## Exercise description
Transcribe exactly everything in the data below from the line containing "گریزمان دوباره گل زد؛ دومین شاهکار در آمریکا!" down to the line containing "اختصاصی: بمب قرمز زیر پای رامین رضاییان", both lines included and nothing further.

## Excerpted records
*****

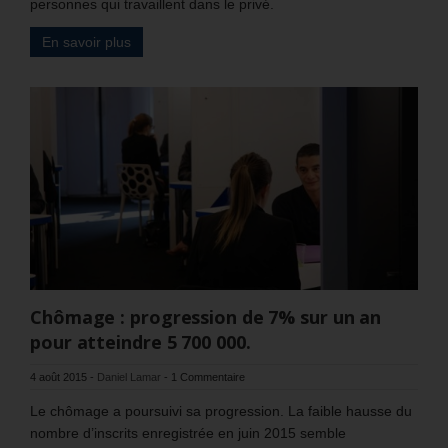
personnes qui travaillent dans le privé.
En savoir plus
Chômage : progression de 7% sur un an
pour atteindre 5 700 000.
4 août 2015
-
Daniel Lamar
-
1 Commentaire
Le chômage a poursuivi sa progression. La faible hausse du
nombre d’inscrits enregistrée en juin 2015 semble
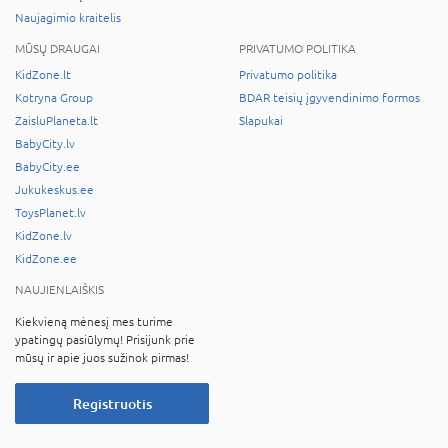
Naujagimio kraitelis
MŪSŲ DRAUGAI
PRIVATUMO POLITIKA
KidZone.lt
Privatumo politika
Kotryna Group
BDAR teisių įgyvendinimo formos
ZaisluPlaneta.lt
Slapukai
BabyCity.lv
BabyCity.ee
Jukukeskus.ee
ToysPlanet.lv
KidZone.lv
KidZone.ee
NAUJIENLAIŠKIS
Kiekvieną mėnesį mes turime
ypatingų pasiūlymų! Prisijunk prie
mūsų ir apie juos sužinok pirmas!
Registruotis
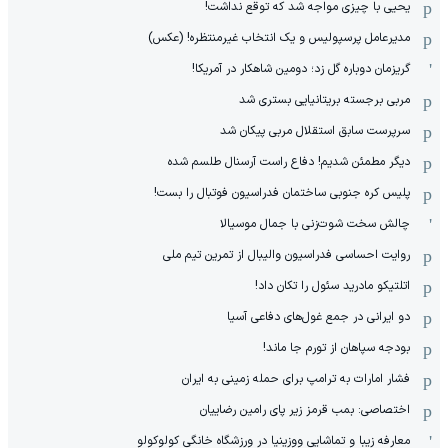
یحیی با چیزی مواجه شد که توقع نداشت!
مدیرعامل پرسپولیس و یک انتخاب غیرمنتظره! (عکس)
گریزمان دوباره گل زد؛ دومین شاهکار در آمریکا!
مربی برجسته بریتانیایی بستری شد
سرپرست سابق استقلال مربی پیکان شد
دیگر مطمئن شدیم! دفاع راست آرسنال طلسم شده
پلیس کره ‌جنوبی ساختمان فدراسیون فوتبال را بست!
چالش سخت شوت‌زنی با جمال موسیالا
روایت احساسی فدراسیون والیبال از تمرین تیم ملی
اتلتیکو مادرید سئول را تکان داد!
دو ایرانی در جمع غول‌های دفاعی آسیا
بودجه سپاهان از تورم جا ماند!
فشار امارات به ترامپ برای حمله زمینی به ایران
اختصاصی: بمب قرمز زیر پای رامین رضاییان
معارفه زیبا و تماشایی ووزینیا در ورزشگاه خانگی کولوکولو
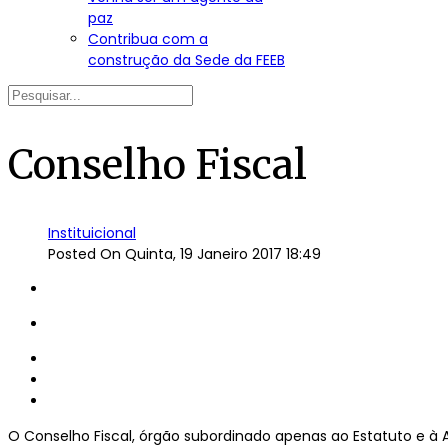
paz
Contribua com a
construção da Sede da FEEB
Conselho Fiscal
Instituicional
Posted On
Quinta, 19 Janeiro 2017 18:49
O Conselho Fiscal, órgão subordinado apenas ao Estatuto e à 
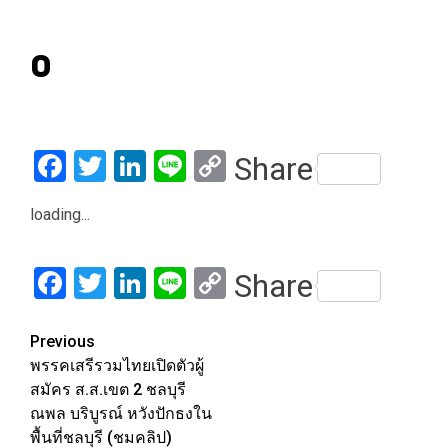
0
Facebook
Twitter
LinkedIn
Line
Copy
Share
Link
loading...
Facebook
Twitter
LinkedIn
Line
Copy
Share
Link
Post
Previous
พรรคเสรีรวมไทยเปิดตัวผู้
navigation
สมัคร ส.ส.เขต 2 ชลบุรี
ณพล บริบูรณ์ หวังปักธงใน
พื้นที่ชลบุรี (ชมคลิป)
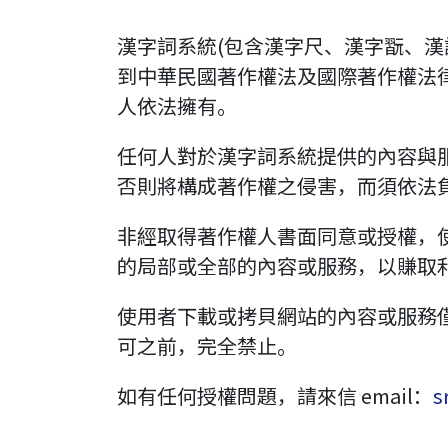
版權說明
漢字詞系統(包含漢字尺、漢字翫、
到中華民國著作權法及國際著作權法
人依法擁有。
任何人對於漢字詞系統提供的內容與
否則將構成著作權之侵害，而須依法
非經取得著作權人書面同意或授權，
的局部或全部的內容或服務，以賺取
使用者下載或拷貝網站的內容或服務
可之前，完全禁止。
如有任何授權問題，請來信 email：
s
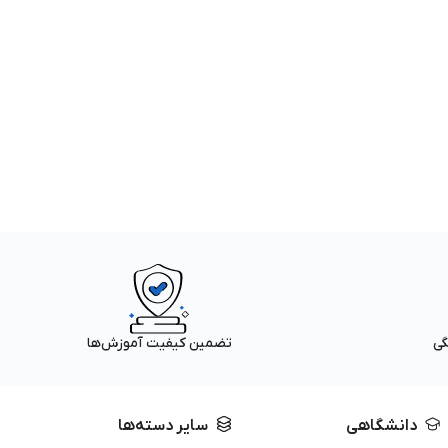
گی
تضمین کیفیت آموزش‌ها
دانشگاهی
سایر دسته‌ها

*****

## Your solution
گریزمان دوباره گل زد؛ دومین شاهکار در آمریکا!
مربی برجسته بریتانیایی بستری شد
سرپرست سابق استقلال مربی پیکان شد
دیگر مطمئن شدیم! دفاع راست آرسنال طلسم شده
پلیس کره ‌جنوبی ساختمان فدراسیون فوتبال را بست!
چالش سخت شوت‌زنی با جمال موسیالا
روایت احساسی فدراسیون والیبال از تمرین تیم ملی
اتلتیکو مادرید سئول را تکان داد!
دو ایرانی در جمع غول‌های دفاعی آسیا
بودجه سپاهان از تورم جا ماند!
فشار امارات به ترامپ برای حمله زمینی به ایران
اختصاصی: بمب قرمز زیر پای رامین رضاییان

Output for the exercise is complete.